Could you reproduce every entry as it stands, leaving the pictures behind?

§

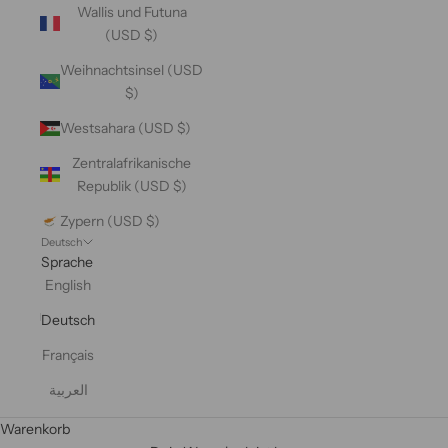
Wallis und Futuna
(USD $)
Weihnachtsinsel (USD
$)
Westsahara (USD $)
Zentralafrikanische
Republik (USD $)
Zypern (USD $)
Deutsch
Sprache
English
Deutsch
Français
العربية
Warenkorb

§

▸ **Response to the task**:
Wallis und Futuna
(USD $)
Weihnachtsinsel (USD
$)
Westsahara (USD $)
Zentralafrikanische
Republik (USD $)
Zypern (USD $)
Deutsch
Sprache
English
Deutsch
Français
العربية
Warenkorb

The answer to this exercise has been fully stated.